Ha, Ha! My sentiments exactly. Dogs I like and understand.

What I like about YA books is that they have churned out so many interesting story concepts. This Warriors sounds like a good one to recommend to the teenagers in my family.

Tina said...

Comments on the cats thing first- we have two, both rescue cats who are FIV positive (sorta like human HIV. One of them, a 15 pounder aptly named Bruiser, wants nothing more than to be loved. A lap sitter, he takes pills and baths without a struggle, and when I pick up the nail clipper, he holds out his paw as if he's in the nail salon! We've had cats and dogs, and this is the most lover like of any of them.

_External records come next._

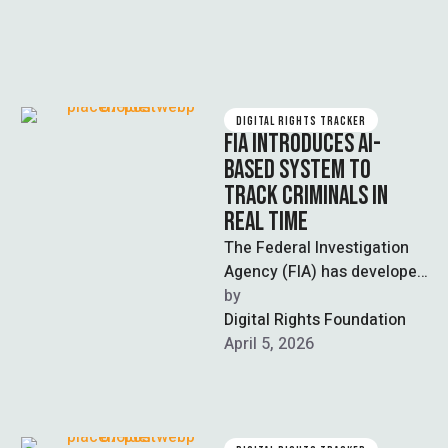
DIGITAL RIGHTS TRACKER
FIA INTRODUCES AI-
BASED SYSTEM TO
TRACK CRIMINALS IN
REAL TIME
The Federal Investigation
Agency (FIA) has developed
an AI-based system to track
by  
criminals by generating
Digital Rights Foundation
updated visual
April 5, 2026
representations …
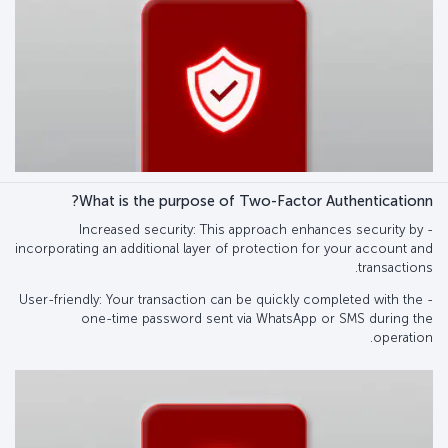
What is the purpose of Two-Factor Authenticationn?
- Increased security: This approach enhances security by
incorporating an additional layer of protection for your account and
transactions.
- User-friendly: Your transaction can be quickly completed with the
one-time password sent via WhatsApp or SMS during the
operation.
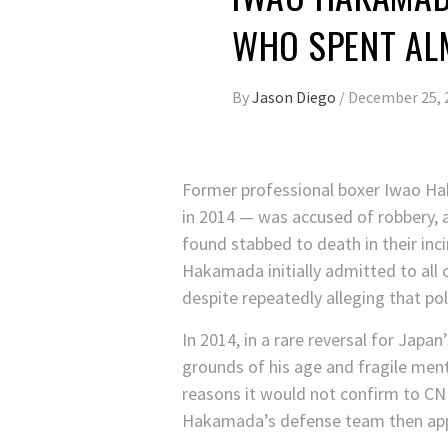
WHO SPENT AL
By
Jason Diego
/
December 25, 
Former professional boxer Iwao H
in 2014 — was accused of robbery, a
found stabbed to death in their inc
Hakamada initially admitted to all 
despite repeatedly alleging that po
In 2014, in a rare reversal for Japan
grounds of his age and fragile menta
reasons it would not confirm to CN
Hakamada’s defense team then app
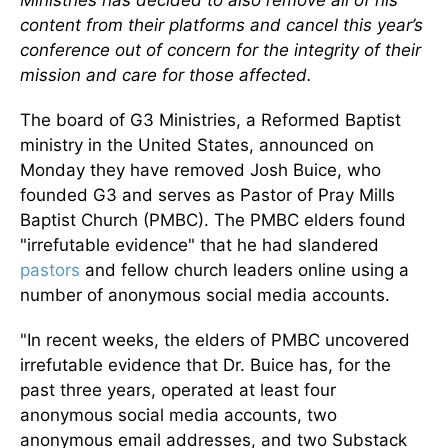
Ministries has decided to also remove all of his
content from their platforms and cancel this year’s
conference out of concern for the integrity of their
mission and care for those affected.
The board of G3 Ministries, a Reformed Baptist
ministry in the United States, announced on
Monday they have removed Josh Buice, who
founded G3 and serves as Pastor of Pray Mills
Baptist Church (PMBC). The PMBC elders found
"irrefutable evidence" that he had slandered
pastors
and fellow church leaders online using a
number of anonymous social media accounts.
"In recent weeks, the elders of PMBC uncovered
irrefutable evidence that Dr. Buice has, for the
past three years, operated at least four
anonymous social media accounts, two
anonymous email addresses, and two Substack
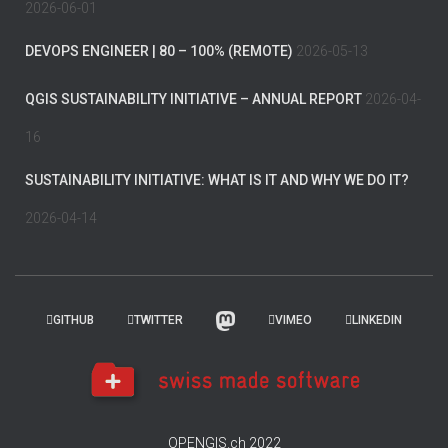
2026-06-01
DEVOPS ENGINEER | 80 – 100% (REMOTE)
2026-05-13
QGIS SUSTAINABILITY INITIATIVE – ANNUAL REPORT
2026-04-
16
SUSTAINABILITY INITIATIVE: WHAT IS IT AND WHY WE DO IT?
2026-04-14
GITHUB
TWITTER
VIMEO
LINKEDIN
OPENGIS.ch 2022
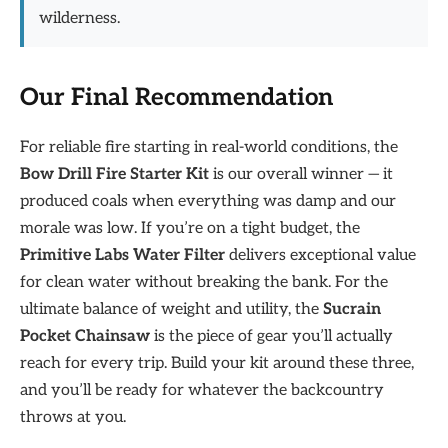
wilderness.
Our Final Recommendation
For reliable fire starting in real-world conditions, the
Bow Drill Fire Starter Kit
is our overall winner — it
produced coals when everything was damp and our
morale was low. If you’re on a tight budget, the
Primitive Labs Water Filter
delivers exceptional value
for clean water without breaking the bank. For the
ultimate balance of weight and utility, the
Sucrain
Pocket Chainsaw
is the piece of gear you’ll actually
reach for every trip. Build your kit around these three,
and you’ll be ready for whatever the backcountry
throws at you.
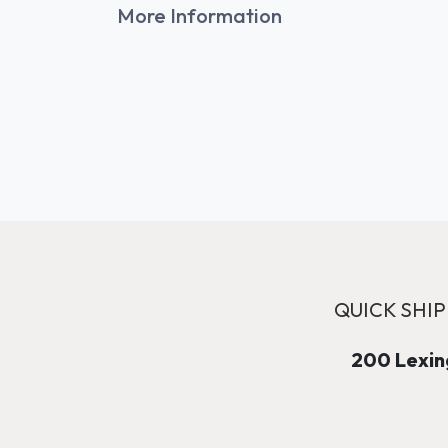
More Information
QUICK SHIP
200 Lexing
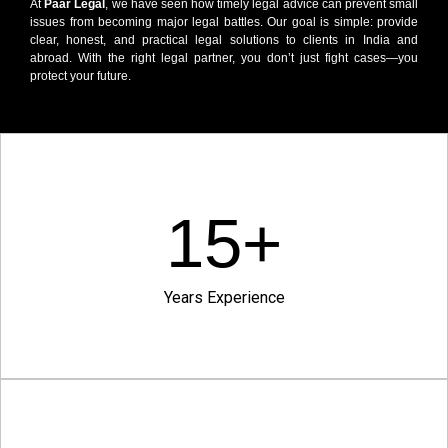
At
Paar Legal
, we have seen how timely legal advice can prevent small
issues from becoming major legal battles. Our goal is simple: provide
clear, honest, and practical legal solutions to clients in India and
abroad. With the right legal partner, you don’t just fight cases—you
protect your future.
15
+
Years Experience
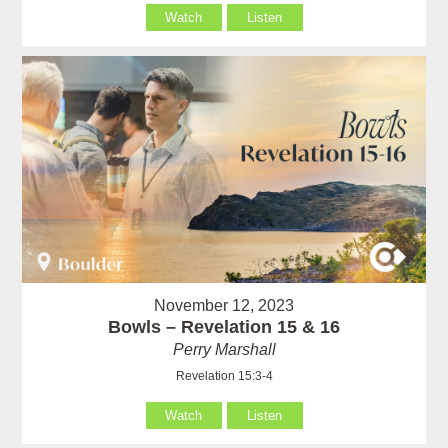
Watch
Listen
November 12, 2023
Bowls – Revelation 15 & 16
Perry Marshall
Revelation 15:3-4
Watch
Listen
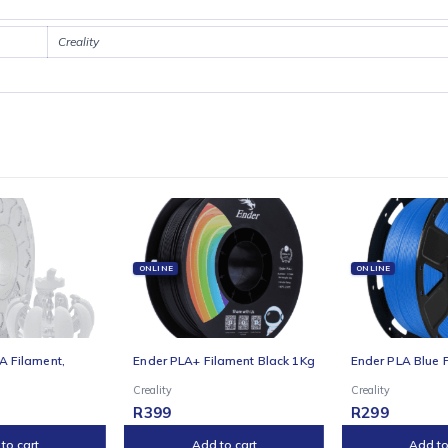
s with consistent quality. The reinforced frame, dual Y-axis motors, 
me.Print confidently with a clog-resistant extruder, quick-swap tri-meta
 Creality OS make control seamless, while the printer integrates with C
ss owner, the Creality Ender 3 V3 Plus offers pro-level results without 
Creality
E
ONLINE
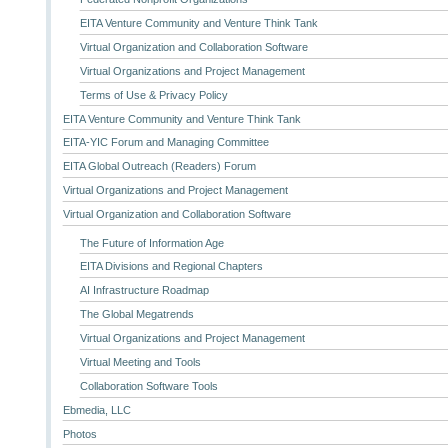
EITA Venture Community and Venture Think Tank
Virtual Organization and Collaboration Software
Virtual Organizations and Project Management
Terms of Use & Privacy Policy
EITA Venture Community and Venture Think Tank
EITA-YIC Forum and Managing Committee
EITA Global Outreach (Readers) Forum
Virtual Organizations and Project Management
Virtual Organization and Collaboration Software
The Future of Information Age
EITA Divisions and Regional Chapters
AI Infrastructure Roadmap
The Global Megatrends
Virtual Organizations and Project Management
Virtual Meeting and Tools
Collaboration Software Tools
Ebmedia, LLC
Photos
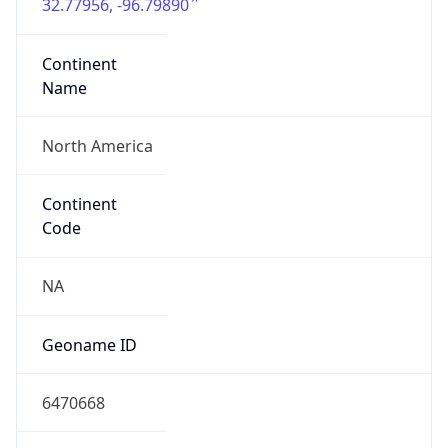
32.77956, -96.79890
Continent
Name
North America
Continent
Code
NA
Geoname ID
6470668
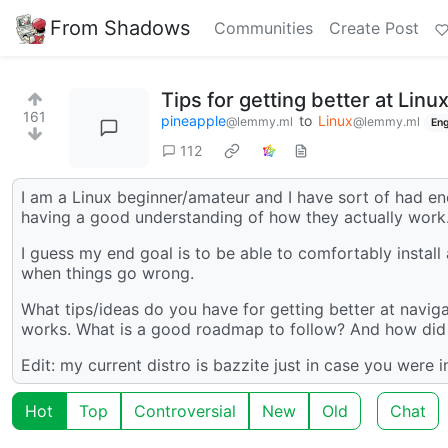
From Shadows
Communities
Create Post
Tips for getting better at Linux
161
pineapple
to
Linux
@lemmy.ml
@lemmy.ml
Eng
112
I am a Linux beginner/amateur and I have sort of had e
having a good understanding of how they actually work
I guess my end goal is to be able to comfortably install
when things go wrong.
What tips/ideas do you have for getting better at naviga
works. What is a good roadmap to follow? And how did 
Edit: my current distro is bazzite just in case you were in
Hot
Top
Controversial
New
Old
Chat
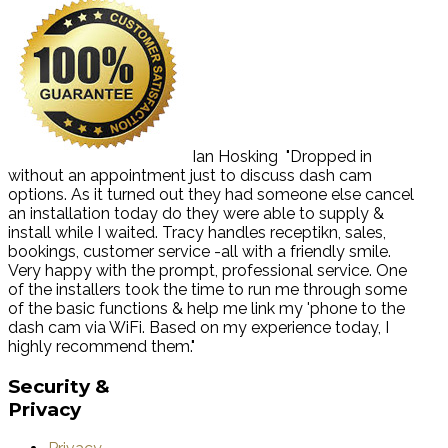
Ian Hosking
"Dropped in
without an appointment just to discuss dash cam
options. As it turned out they had someone else cancel
an installation today do they were able to supply &
install while I waited. Tracy handles receptikn, sales,
bookings, customer service -all with a friendly smile.
Very happy with the prompt, professional service. One
of the installers took the time to run me through some
of the basic functions & help me link my 'phone to the
dash cam via WiFi. Based on my experience today, I
highly recommend them."
Security
&
Privacy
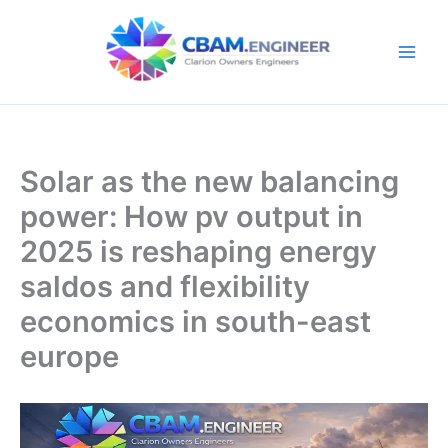
Skip
to
content
Solar as the new balancing
power: How pv output in
2025 is reshaping energy
saldos and flexibility
economics in south-east
europe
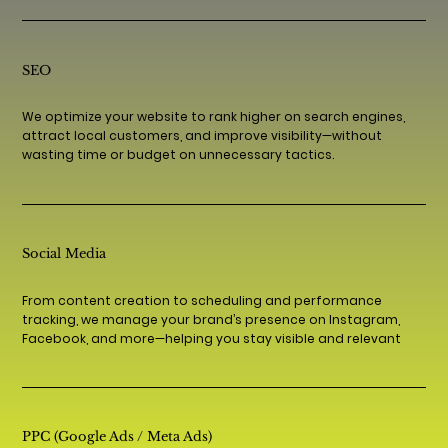
SEO
We optimize your website to rank higher on search engines,
attract local customers, and improve visibility—without
wasting time or budget on unnecessary tactics.
Social Media
From content creation to scheduling and performance
tracking, we manage your brand’s presence on Instagram,
Facebook, and more—helping you stay visible and relevant
PPC (Google Ads / Meta Ads)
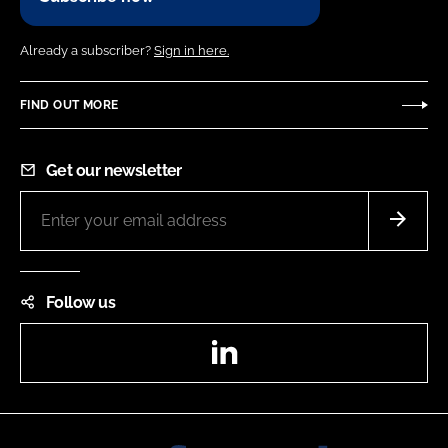
Already a subscriber?
Sign in here.
FIND OUT MORE
Get our newsletter
Follow us
LinkedIn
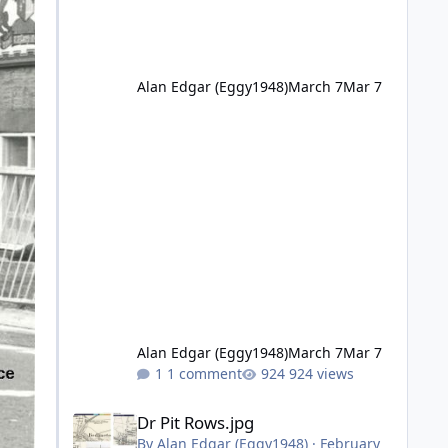
Alan Edgar (Eggy1948)
March 7
Mar 7
Alan Edgar (Eggy1948)
March 7
Mar 7
1 comment
924 views
Dr Pit Rows.jpg
Dr Pit Rows.jpg
By
Alan Edgar (Eggy1948)
·
February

Now...the book sounds delightful. I've been looking at appropriate YA reading as my grandchild segues into something more than Junie B Jones, and particularly like ones that are part of a series. I must go find this one...sounds like one I'd even enjoy myself. Thanks for finding it for us.

Vivienne said...

Cats are lovely companions. I wouldn't be without mine. I would love this book.

Mirek Sopek said...

Cats are animal philosophers - they ponder on the essence of being ....

Jeane said...

Hm, I'm on the opposite side of the fence. I like cats because they're more independent, not so... needy for attention. I tried this series once, but it felt a bit too predictable for me. I guess I just kept comparing it to Tad William's book Tailchaser's Song which I loved, and it just couldn't stand up to the comparison.

Sheila (Bookjourney) said...

Not a fan of cats but glad to see you back! :)

I am however giggling a bit about "Light Sabar Star Wars Kitty"

SariJ said...

Welcome back Peter, I missed you.
I have to read a YA this month for a challenge. This may be the book for me.
Thanks for the review.
PS Not much of a cat lover either, but after our beloved dog died my son brought home two cats; we get along okay, but I think they would rather join a clan.